Uni plans to cut annual quad fees

The potential elimination of the annual Quadrangle & First Year Housing fee is part of an internal funding change due to reorganizations within RLHS.
The potential elimination of the annual Quadrangle & First Year Housing fee is part of an internal funding change due to reorganizations within RLHS.

Although students will still have to pay an increased dining contract fee, they may get a break paying for quad fees in the future.

Vice President for Student Affairs Larry Moneta said he plans to eliminate the $54 annual Quadrangle & First Year Housing fee beginning Fall 2012. The decision is unofficial until the Board of Trustees approves the budget at its February or May meeting, but Moneta expressed confidence that the Board will approve the fee’s elimination.

“It would be hard for me to imagine that they would not be supportive,” Moneta said, noting that the initiative falls in line with ongoing Duke Administrative Reform Team efforts, which began eliminating inefficiencies across the University in February 2009.

The quad fee currently funds residence life team efforts, including events hosted by quad councils, resident assistant and residence coordinators. Central Campus residents do not pay quad dues.

Moneta, who has been working to implement this change throughout the past month, said these programming activities will not be eliminated and will instead be funded internally from the Residence Life and Housing Services operating budget. Moneta added that the RLHS budget is about $40 million and called the absorbance of the fee by the RLHS budget “part of a much bigger array of continued management improvements.”

“It made sense for [programming funding] to come directly from the operating budget,” said Associate Dean for Residence Life Joe Gonzalez.

This is not the only recent change to student fees, however. Students will continue to pay more for the semester dining contract fee, which was raised from $19.50 to $90 last Spring.
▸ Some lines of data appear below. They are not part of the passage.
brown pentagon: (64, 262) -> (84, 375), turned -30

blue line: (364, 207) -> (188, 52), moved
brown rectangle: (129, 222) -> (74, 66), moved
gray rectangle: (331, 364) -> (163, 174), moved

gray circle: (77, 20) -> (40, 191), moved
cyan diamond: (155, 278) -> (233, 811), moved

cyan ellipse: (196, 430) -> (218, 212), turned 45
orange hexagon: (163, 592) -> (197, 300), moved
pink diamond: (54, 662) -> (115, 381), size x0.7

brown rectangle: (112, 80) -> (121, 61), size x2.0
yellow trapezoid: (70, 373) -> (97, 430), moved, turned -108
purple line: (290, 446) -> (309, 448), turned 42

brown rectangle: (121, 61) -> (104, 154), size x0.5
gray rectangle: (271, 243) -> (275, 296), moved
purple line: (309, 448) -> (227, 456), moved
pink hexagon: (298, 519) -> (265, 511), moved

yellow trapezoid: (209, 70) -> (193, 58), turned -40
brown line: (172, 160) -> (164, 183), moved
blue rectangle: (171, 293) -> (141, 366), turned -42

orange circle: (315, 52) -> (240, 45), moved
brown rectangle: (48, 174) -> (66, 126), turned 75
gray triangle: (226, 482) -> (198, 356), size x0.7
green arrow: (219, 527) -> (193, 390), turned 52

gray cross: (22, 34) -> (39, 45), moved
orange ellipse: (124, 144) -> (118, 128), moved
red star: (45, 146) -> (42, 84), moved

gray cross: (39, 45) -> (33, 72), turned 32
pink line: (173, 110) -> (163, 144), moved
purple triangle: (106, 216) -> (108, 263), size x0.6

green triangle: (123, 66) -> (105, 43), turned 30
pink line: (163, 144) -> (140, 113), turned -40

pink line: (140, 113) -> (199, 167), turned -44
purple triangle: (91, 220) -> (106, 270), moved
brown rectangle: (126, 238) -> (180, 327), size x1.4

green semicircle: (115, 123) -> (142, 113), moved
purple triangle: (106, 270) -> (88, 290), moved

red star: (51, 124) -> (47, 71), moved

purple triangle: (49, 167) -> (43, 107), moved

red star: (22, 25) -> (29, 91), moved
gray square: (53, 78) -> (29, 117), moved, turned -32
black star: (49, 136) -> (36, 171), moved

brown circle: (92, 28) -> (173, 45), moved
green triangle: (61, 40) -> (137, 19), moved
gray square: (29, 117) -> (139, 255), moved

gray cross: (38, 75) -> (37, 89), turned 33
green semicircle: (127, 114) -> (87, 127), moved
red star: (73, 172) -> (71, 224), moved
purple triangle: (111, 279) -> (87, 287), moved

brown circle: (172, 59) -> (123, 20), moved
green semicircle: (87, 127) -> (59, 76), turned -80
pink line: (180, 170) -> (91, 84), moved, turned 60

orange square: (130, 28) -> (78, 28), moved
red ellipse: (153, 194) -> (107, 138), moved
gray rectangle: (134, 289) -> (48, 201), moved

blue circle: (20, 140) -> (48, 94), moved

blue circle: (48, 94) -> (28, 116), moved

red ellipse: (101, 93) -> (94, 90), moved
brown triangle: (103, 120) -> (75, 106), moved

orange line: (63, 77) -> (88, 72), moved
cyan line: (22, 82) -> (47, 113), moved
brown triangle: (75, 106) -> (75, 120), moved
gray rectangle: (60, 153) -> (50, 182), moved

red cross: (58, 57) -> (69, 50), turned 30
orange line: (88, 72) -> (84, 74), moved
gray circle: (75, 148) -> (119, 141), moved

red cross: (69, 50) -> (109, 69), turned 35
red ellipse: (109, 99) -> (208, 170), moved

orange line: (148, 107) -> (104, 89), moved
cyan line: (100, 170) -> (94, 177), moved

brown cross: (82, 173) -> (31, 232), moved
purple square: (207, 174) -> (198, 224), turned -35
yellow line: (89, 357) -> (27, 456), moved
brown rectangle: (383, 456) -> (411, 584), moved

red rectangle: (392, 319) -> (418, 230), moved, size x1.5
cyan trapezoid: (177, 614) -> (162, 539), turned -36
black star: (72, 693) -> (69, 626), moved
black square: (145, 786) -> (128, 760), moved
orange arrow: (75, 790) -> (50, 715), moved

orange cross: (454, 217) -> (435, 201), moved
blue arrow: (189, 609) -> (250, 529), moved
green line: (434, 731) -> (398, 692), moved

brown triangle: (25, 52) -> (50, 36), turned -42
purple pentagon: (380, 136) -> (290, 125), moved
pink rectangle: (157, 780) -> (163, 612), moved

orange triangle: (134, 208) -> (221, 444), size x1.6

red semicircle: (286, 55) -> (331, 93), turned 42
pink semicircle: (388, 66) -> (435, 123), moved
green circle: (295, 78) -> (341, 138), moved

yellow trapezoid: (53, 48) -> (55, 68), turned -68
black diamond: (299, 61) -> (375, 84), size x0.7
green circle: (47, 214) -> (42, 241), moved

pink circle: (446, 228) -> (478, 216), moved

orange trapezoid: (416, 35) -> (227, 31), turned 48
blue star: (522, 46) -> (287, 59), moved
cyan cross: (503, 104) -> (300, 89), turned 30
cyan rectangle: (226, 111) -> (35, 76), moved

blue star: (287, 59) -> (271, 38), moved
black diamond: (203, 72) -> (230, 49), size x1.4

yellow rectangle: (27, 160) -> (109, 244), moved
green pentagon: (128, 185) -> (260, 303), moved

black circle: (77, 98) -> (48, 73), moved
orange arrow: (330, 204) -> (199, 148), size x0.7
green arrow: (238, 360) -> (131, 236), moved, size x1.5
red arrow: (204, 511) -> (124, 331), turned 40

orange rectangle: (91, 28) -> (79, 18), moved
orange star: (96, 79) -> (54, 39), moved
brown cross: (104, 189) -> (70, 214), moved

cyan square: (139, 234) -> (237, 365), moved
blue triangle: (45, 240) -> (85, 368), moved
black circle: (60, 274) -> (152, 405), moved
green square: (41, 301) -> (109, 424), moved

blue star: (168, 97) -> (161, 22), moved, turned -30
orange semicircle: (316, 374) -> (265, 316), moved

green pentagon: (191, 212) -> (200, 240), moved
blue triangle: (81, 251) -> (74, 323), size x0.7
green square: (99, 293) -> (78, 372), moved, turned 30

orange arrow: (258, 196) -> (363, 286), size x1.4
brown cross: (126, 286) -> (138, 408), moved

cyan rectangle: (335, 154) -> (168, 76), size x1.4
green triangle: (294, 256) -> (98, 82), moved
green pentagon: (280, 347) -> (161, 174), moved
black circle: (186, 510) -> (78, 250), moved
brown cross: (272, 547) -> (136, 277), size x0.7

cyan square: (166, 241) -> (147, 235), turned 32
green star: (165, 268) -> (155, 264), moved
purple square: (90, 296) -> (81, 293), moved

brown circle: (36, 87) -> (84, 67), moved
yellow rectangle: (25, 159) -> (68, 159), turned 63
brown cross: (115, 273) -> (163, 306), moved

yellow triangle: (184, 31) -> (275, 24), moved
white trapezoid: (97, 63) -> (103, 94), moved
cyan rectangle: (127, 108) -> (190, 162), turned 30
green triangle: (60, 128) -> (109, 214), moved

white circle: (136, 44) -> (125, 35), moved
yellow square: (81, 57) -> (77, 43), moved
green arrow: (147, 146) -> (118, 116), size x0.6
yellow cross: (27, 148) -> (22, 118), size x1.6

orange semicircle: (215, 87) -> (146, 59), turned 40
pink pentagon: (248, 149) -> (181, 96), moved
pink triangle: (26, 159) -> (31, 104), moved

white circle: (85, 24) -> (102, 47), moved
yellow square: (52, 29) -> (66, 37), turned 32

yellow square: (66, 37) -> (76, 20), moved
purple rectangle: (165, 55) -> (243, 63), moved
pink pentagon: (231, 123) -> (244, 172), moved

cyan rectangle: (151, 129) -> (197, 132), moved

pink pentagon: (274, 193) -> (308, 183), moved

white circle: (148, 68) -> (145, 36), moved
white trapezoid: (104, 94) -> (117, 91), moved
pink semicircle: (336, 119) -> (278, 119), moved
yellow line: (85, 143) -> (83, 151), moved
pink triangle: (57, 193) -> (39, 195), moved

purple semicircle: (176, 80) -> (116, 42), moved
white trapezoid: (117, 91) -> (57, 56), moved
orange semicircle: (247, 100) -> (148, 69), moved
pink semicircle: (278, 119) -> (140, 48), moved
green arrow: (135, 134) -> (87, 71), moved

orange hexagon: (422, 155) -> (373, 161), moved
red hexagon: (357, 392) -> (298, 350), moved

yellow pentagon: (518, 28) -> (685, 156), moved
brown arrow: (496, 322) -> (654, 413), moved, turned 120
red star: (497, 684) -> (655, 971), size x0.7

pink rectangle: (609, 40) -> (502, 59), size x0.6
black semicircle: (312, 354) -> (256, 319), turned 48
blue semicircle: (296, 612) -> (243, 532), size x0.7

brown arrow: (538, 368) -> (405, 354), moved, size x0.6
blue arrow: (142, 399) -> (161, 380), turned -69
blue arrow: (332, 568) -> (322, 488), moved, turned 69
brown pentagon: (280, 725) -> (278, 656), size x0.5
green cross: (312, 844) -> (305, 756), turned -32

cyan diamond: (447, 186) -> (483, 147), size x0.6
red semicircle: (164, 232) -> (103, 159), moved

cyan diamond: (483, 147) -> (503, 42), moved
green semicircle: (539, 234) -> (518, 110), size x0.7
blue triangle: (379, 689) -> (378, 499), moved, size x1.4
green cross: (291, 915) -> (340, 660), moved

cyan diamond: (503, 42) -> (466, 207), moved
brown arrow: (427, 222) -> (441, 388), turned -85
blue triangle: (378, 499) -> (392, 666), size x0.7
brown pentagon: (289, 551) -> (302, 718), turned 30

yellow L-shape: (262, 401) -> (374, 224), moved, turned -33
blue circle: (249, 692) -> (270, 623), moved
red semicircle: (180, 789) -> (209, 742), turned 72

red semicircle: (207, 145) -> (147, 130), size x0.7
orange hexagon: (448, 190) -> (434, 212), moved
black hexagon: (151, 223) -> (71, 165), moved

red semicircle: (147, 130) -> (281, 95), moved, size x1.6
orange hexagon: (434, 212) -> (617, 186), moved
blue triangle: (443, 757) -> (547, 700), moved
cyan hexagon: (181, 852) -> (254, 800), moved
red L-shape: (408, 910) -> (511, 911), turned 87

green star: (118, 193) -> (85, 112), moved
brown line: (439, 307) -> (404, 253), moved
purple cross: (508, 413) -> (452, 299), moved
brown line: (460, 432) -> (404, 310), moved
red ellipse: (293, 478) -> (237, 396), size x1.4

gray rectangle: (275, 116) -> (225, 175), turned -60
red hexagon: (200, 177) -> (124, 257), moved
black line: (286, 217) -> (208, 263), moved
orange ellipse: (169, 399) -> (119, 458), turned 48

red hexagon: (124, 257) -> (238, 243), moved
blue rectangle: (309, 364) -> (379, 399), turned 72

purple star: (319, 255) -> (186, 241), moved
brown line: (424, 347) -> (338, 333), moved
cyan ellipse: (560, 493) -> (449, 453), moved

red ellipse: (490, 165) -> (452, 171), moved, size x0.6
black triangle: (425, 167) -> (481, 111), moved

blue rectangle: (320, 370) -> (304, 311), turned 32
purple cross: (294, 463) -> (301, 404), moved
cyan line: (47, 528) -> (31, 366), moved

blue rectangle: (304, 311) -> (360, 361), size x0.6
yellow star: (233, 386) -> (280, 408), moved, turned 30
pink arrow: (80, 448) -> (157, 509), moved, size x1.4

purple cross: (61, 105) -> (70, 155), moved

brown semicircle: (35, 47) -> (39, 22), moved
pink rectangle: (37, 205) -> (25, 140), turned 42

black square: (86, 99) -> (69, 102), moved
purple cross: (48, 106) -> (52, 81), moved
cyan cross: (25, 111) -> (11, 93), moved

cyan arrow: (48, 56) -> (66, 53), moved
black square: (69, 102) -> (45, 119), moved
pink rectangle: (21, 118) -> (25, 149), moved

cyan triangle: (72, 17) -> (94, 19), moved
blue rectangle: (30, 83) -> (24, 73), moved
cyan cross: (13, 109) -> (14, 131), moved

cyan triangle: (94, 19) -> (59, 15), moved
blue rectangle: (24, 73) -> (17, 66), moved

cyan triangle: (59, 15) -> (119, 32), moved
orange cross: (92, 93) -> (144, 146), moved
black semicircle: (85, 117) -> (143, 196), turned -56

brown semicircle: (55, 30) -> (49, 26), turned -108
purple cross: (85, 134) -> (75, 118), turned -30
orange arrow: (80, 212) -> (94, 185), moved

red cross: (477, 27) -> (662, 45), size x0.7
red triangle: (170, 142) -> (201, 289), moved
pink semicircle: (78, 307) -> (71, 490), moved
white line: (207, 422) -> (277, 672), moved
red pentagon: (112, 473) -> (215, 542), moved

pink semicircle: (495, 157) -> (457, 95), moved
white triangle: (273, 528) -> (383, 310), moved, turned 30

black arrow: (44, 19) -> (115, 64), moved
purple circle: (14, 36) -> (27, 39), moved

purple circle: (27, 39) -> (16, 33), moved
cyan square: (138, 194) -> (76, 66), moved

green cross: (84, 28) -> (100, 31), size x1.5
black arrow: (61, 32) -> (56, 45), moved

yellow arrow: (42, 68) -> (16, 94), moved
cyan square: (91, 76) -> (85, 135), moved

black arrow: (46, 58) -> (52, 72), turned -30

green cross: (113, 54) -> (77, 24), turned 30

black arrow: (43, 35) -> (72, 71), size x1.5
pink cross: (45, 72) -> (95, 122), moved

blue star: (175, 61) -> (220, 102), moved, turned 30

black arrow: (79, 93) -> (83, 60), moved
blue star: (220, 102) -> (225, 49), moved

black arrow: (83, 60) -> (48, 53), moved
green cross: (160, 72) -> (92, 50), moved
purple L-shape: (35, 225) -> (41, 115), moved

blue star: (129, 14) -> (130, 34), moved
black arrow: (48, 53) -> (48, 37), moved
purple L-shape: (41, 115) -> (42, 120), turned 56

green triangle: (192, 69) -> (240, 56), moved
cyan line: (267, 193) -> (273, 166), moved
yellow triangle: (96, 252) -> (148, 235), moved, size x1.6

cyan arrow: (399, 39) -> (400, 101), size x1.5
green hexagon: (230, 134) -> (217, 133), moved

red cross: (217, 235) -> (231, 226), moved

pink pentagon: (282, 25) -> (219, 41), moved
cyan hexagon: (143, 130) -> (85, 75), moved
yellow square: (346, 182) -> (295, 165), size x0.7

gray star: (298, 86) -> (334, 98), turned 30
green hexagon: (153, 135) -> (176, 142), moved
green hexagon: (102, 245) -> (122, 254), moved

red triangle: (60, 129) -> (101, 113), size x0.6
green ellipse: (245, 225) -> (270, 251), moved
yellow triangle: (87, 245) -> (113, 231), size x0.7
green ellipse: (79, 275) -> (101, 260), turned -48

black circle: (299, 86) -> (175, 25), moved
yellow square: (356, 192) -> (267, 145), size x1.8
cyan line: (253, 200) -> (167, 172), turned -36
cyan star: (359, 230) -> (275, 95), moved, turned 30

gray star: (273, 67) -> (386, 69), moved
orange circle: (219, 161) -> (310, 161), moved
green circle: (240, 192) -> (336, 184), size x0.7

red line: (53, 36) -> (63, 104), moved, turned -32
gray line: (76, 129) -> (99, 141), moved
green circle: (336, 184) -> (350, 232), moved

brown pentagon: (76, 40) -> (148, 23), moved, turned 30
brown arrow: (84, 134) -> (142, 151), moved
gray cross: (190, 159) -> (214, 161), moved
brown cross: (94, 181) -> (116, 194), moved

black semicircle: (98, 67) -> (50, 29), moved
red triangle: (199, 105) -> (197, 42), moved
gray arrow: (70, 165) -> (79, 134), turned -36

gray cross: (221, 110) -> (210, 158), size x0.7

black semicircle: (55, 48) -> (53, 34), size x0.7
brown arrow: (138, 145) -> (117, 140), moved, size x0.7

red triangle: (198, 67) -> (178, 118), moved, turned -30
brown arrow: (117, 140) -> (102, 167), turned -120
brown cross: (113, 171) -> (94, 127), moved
Although Duke Student Government President Mike Lefevre, a senior, initially agreed to a one-year increase in the contract fee, the University plans to extend the $90 fee until at least fiscal year 2013, which ends June 30, 2013.

Moneta noted that the changes to the two fees were made “independently,” however.

Lefevre said the cut of the quad fee signals that the University is capable of cutting other student fees in the future.

“They really are making an effort to eliminate these fees,” he said. “To me what this says is that I am sure that there are other opportunities to reduce fees.”

Moneta said he does not have immediate plans to make any further cuts to student fees, but added that the University will look “very carefully” at dining and housing with the arrival of Rick Johnson, assistant vice president of housing and dining, in January.

“Due diligence requires persistent effort,” Moneta said.

Lefevre, who said the decision to eliminate the quad fee was pitched to him at a meeting with administrators in early October, spoke highly of the decision.

“I wish I could say that it was my idea but it wasn’t,” he said.